Comparative Lipid Profiling of FAD Mouse Models Forebrain Brain Tissue

To determine whether any of the lipid changes seen in LOAD are phenocopied in the brain of commonly used mouse models of FAD, we characterized the forebrain lipid composition of WT, PS1, APP, and PS1-APP mice within an age range (i.e. 9–11.5 months) where transgenic mice have been characterized for various biochemical, morphological, electrophysiological, and behavioral phenotypes. Although the PS1 mice exhibit subtly increased Aβ42 levels without noticeable pathology (21), the APP mice show significantly elevated Aβ levels and develop numerous plaques between 9 and 13 months (22). Comparatively, Aβ production is markedly increased in the PS1-APP mice, which begin developing a severe plaque burden by 6–7 months (23). Reflecting in part the severity of Aβ burden, synaptic and behavioral impairments are least apparent in the PS1 mice and highly exacerbated in the PS1-APP mice (23, 24).

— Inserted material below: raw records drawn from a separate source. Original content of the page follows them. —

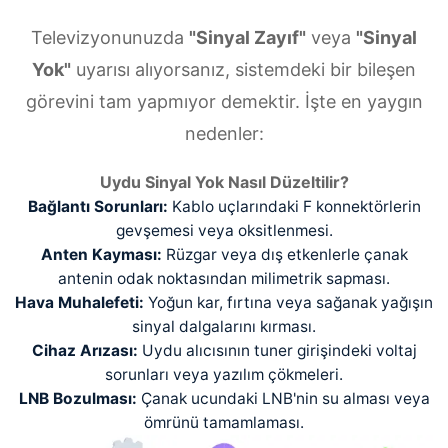
Televizyonunuzda
"Sinyal Zayıf"
veya
"Sinyal
Yok"
uyarısı alıyorsanız, sistemdeki bir bileşen
görevini tam yapmıyor demektir. İşte en yaygın
nedenler:
Uydu Sinyal Yok Nasıl Düzeltilir?
Bağlantı Sorunları:
Kablo uçlarındaki F konnektörlerin
gevşemesi veya oksitlenmesi.
Anten Kayması:
Rüzgar veya dış etkenlerle çanak
antenin odak noktasından milimetrik sapması.
Hava Muhalefeti:
Yoğun kar, fırtına veya sağanak yağışın
sinyal dalgalarını kırması.
Cihaz Arızası:
Uydu alıcısının tuner girişindeki voltaj
sorunları veya yazılım çökmeleri.
LNB Bozulması:
Çanak ucundaki LNB'nin su alması veya
ömrünü tamamlaması.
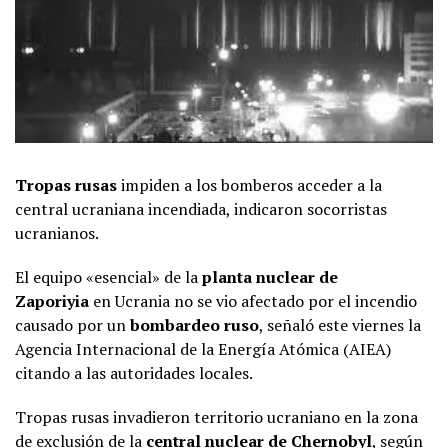
Tropas rusas
impiden a los bomberos acceder a la
central ucraniana incendiada, indicaron socorristas
ucranianos.
El equipo «esencial» de la
planta nuclear de
Zaporiyia
en Ucrania no se vio afectado por el incendio
causado por un
bombardeo ruso
, señaló este viernes la
Agencia Internacional de la Energía Atómica (AIEA)
citando a las autoridades locales.
Tropas rusas invadieron territorio ucraniano en la zona
de exclusión de la
central nuclear de Chernobyl
, según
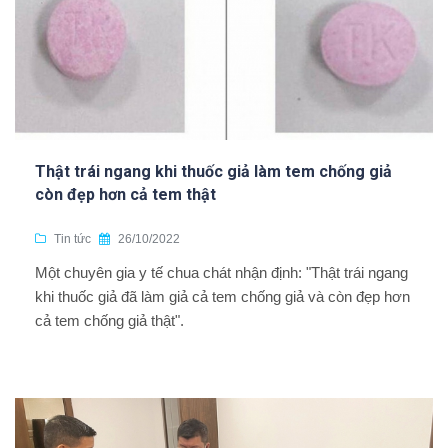
Thật trái ngang khi thuốc giả làm tem chống giả
còn đẹp hơn cả tem thật
Tin tức
26/10/2022
Một chuyên gia y tế chua chát nhận định: "Thật trái ngang
khi thuốc giả đã làm giả cả tem chống giả và còn đẹp hơn
cả tem chống giả thật".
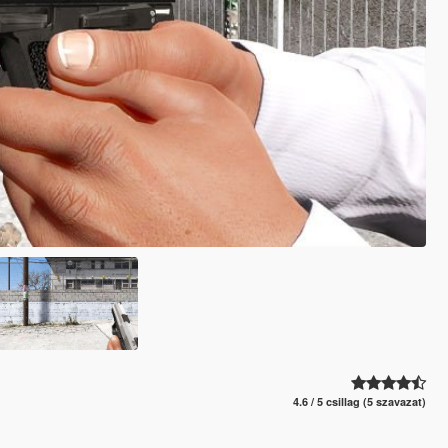
4.6 / 5 csillag (5 szavazat)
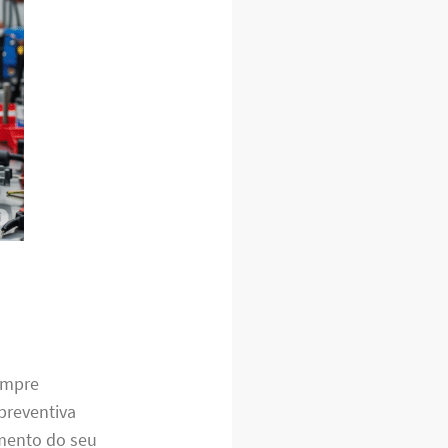
sempre
preventiva
amento do seu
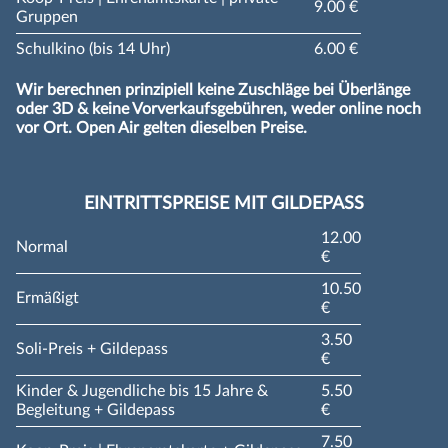
9.00 €
Gruppen
Schulkino (bis 14 Uhr)
6.00 €
Wir berechnen prinzipiell keine Zuschläge bei Überlänge
oder 3D & keine Vorverkaufsgebühren, weder online noch
vor Ort. Open Air gelten dieselben Preise.
EINTRITTSPREISE MIT GILDEPASS
12.00
Normal
€
10.50
Ermäßigt
€
3.50
Soli-Preis + Gildepass
€
Kinder & Jugendliche bis 15 Jahre &
5.50
Begleitung + Gildepass
€
7.50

The comprehensive lipid composition of the forebrain tissue of the different mice is shown in Fig. 2, supplemental Fig. S5 and Dataset S2. As with the case of the human AD tissue, free cholesterol levels occupied the bulk of the lipidome we measured. The remainder of the WT mouse forebrain lipidome is composed mainly of bulk glycerophospholipids such as PC (17.0%), PE (9.0%), pPE (9.3%), PS (3.3%), PI (3.2%), and to a lesser extent sphingolipids such as SM (5.0%), GluCer (1.8%), GalCer (1.3%), and Sulf (1.6%). Contributing about 2% of the lipidome are low abundance glycerophospholipids such as lysophospholipids (0.56% total), ePC (0.52%), PA (0.52%), PG (0.16%), LBPA (0.007%), sphingolipids including Cer (0.34%), and GM3 (0.069%), glycerolipids DAG (0.058%) and TAG (0.2%) and sterol derivative CE (0.33%). The majority of phospholipids found in the mouse forebrain carry long-chain fatty acyls composed of 38 or more total carbon lengths, whereas medium (36C) and short-chain (<34C) length fatty acyls are less abundant (Fig. 3G). Corresponding to the long fatty acyl chain length, the majority of the phospholipids are polyunsaturated with either 4 or 6 double bonds (Fig. 3H). Phospholipids with the monounsaturated bond are the third most abundant followed by fully saturated phospholipids. Similar to the human brain tissue profile, the majority of sphingolipid species are either long (>42C) or medium (36C) chain length (Fig. 3I).

FIGURE 2.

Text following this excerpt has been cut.